Segment Start: Records provided

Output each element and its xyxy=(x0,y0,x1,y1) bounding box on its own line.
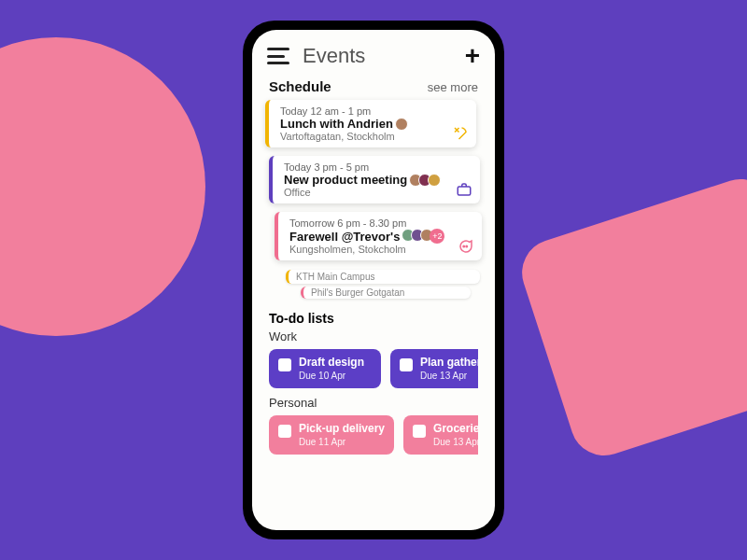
todo-chip[interactable]: Groceries Due 13 Apr xyxy=(403,415,478,455)
event-time: Today 3 pm - 5 pm xyxy=(284,161,472,173)
add-event-button[interactable]: + xyxy=(465,43,480,69)
todo-chip[interactable]: Plan gathering Due 13 Apr xyxy=(390,349,478,388)
page-title: Events xyxy=(303,44,465,68)
todo-item-due: Due 11 Apr xyxy=(299,437,385,447)
schedule-see-more-link[interactable]: see more xyxy=(428,80,478,94)
event-avatars: +2 xyxy=(405,229,444,244)
svg-rect-0 xyxy=(458,187,471,195)
event-card[interactable]: Today 3 pm - 5 pm New product meeting Of… xyxy=(269,156,480,203)
briefcase-icon xyxy=(456,181,472,198)
todo-item-due: Due 13 Apr xyxy=(433,437,478,447)
event-title: Farewell @Trevor's xyxy=(289,230,400,244)
todo-title: To-do lists xyxy=(269,311,478,326)
event-time: Today 12 am - 1 pm xyxy=(280,105,469,117)
menu-icon[interactable] xyxy=(267,48,289,64)
avatar-overflow-badge: +2 xyxy=(430,229,444,244)
todo-checkbox[interactable] xyxy=(413,425,426,438)
chat-icon xyxy=(458,238,474,255)
todo-checkbox[interactable] xyxy=(400,358,413,371)
event-title: Lunch with Andrien xyxy=(280,117,393,131)
event-card[interactable]: Tomorrow 6 pm - 8.30 pm Farewell @Trevor… xyxy=(275,212,482,260)
todo-item-title: Groceries xyxy=(433,423,478,435)
bg-shape-square xyxy=(514,171,747,465)
app-header: Events + xyxy=(252,30,495,77)
todo-item-title: Draft design xyxy=(299,357,364,369)
event-avatars xyxy=(399,118,408,131)
event-location: Office xyxy=(284,187,472,198)
event-location: Phil's Burger Gotgatan xyxy=(311,287,463,298)
todo-list-name: Personal xyxy=(269,396,478,410)
food-icon xyxy=(452,125,469,142)
todo-item-title: Pick-up delivery xyxy=(299,423,385,435)
svg-point-2 xyxy=(466,245,468,247)
todo-checkbox[interactable] xyxy=(278,358,291,371)
todo-row-work[interactable]: Draft design Due 10 Apr Plan gathering D… xyxy=(269,349,478,388)
todo-list-name: Work xyxy=(269,329,478,343)
schedule-title: Schedule xyxy=(269,78,331,94)
todo-item-due: Due 13 Apr xyxy=(420,371,478,381)
todo-row-personal[interactable]: Pick-up delivery Due 11 Apr Groceries Du… xyxy=(269,415,478,455)
bg-shape-circle xyxy=(0,37,205,336)
phone-frame: Events + Schedule see more Today 12 am -… xyxy=(243,21,504,539)
event-title: New product meeting xyxy=(284,173,407,187)
svg-point-1 xyxy=(463,245,465,247)
todo-chip[interactable]: Pick-up delivery Due 11 Apr xyxy=(269,415,394,455)
todo-item-due: Due 10 Apr xyxy=(299,371,364,381)
event-card-peek[interactable]: Phil's Burger Gotgatan xyxy=(301,287,471,299)
event-location: Vartoftagatan, Stockholm xyxy=(280,131,469,142)
event-location: KTH Main Campus xyxy=(296,272,472,282)
todo-item-title: Plan gathering xyxy=(420,357,478,369)
schedule-header: Schedule see more xyxy=(252,77,495,100)
todo-checkbox[interactable] xyxy=(278,425,291,438)
event-time: Tomorrow 6 pm - 8.30 pm xyxy=(289,217,474,229)
app-screen: Events + Schedule see more Today 12 am -… xyxy=(252,30,495,530)
schedule-card-stack: Today 12 am - 1 pm Lunch with Andrien Va… xyxy=(252,100,495,305)
event-location: Kungsholmen, Stokcholm xyxy=(289,244,474,255)
todo-chip[interactable]: Draft design Due 10 Apr xyxy=(269,349,381,388)
todo-section: To-do lists Work Draft design Due 10 Apr… xyxy=(252,305,495,462)
event-card-peek[interactable]: KTH Main Campus xyxy=(286,270,480,284)
event-card[interactable]: Today 12 am - 1 pm Lunch with Andrien Va… xyxy=(265,100,476,147)
event-avatars xyxy=(413,174,441,187)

Segment End: Records provided

Of the lines above, copy each one that contains the word "Burger".

event-location: Phil's Burger Gotgatan xyxy=(311,287,463,298)
event-card-peek[interactable]: Phil's Burger Gotgatan xyxy=(301,287,471,299)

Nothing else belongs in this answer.